ABCA4 is a 250 kDa ABC transporter localized along the rim region of rod and cone photoreceptor outer segments discs.  It uses the energy from ATP binding and hydrolysis to transport N-retinylidene-phosphatidylethanolamine (N-Ret-PE), the Schiff base adduct of retinal and phosphatidylethanolamine, across disc membranes. This facilitates the clearance of retinal from disc membranes through the visual cycle. We and other groups have recently determined the structure of ABCA4 by cryo-electron microscopy.

Loss of function mutations in ABCA4 result in the accumulation of
N-Ret-PE in disc membranes. This compound reacts with another molecule of all-trans retinal or 11-cis retinal to form bis-retinoids which accumulate in RPE cells following phagocytosis of photoreceptor outer segments.  Loss of function mutations in ABCA4 are known to cause Stargardt disease, a relatively common retinal degenerative disease characterized by the accumulation of lipofuscin and bis-retinoids in RPE cells,  photoreceptor degeneration and a loss in vision.

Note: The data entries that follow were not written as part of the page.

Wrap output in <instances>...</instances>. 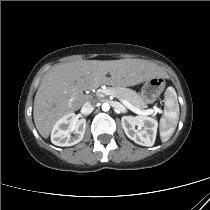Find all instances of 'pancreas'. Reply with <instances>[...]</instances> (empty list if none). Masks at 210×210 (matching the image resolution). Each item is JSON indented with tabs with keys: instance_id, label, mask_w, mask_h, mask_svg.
I'll return each instance as SVG.
<instances>
[{
	"instance_id": "1",
	"label": "pancreas",
	"mask_w": 210,
	"mask_h": 210,
	"mask_svg": "<svg viewBox=\"0 0 210 210\" xmlns=\"http://www.w3.org/2000/svg\"><path fill=\"white\" fill-rule=\"evenodd\" d=\"M107 90L111 91L113 95L127 100L129 103H131L134 107L138 108L139 110H143L144 108L147 107L146 103L142 100L141 96L129 88H125L122 86H113L109 87Z\"/></svg>"
}]
</instances>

Current research is directed toward defining the mechanism of ABCA4-mediated N-Ret-PE transport across membranes, elucidating molecular and cellular mechanisms underlying Stargardt disease, and developing drug and gene based treatments which can slow or prevent visual loss in Stargardt patients.

P4-ATPases, Energy -dependent Phospholipid flippases

P4-ATPases comprise a subfamily of P-type ATPases that use the energy from ATP hydrolysis to transport or flip specific lipids across the membrane bilayer. This generates transmembrane lipid asymmetry, a property important for a number of cellular processes including vesicular transport, apoptosis, phagocytosis, blood clotting, and regulation of protein activity.  There are 14 P4-ATPases encoded by the human genome.  Several are known to specifically flip phosphatidylserine and phosphatidylethanolamine across membranes. Most P4-ATPases consist of a catalytic subunit (nominally defined as the P4-ATPase) and an accessory subunit (referred to as CDC50 or TMEM30).

Current research is focused on analysis of the structure, function and regulation of specific P4-ATPases and their role in cellular processes and diseases.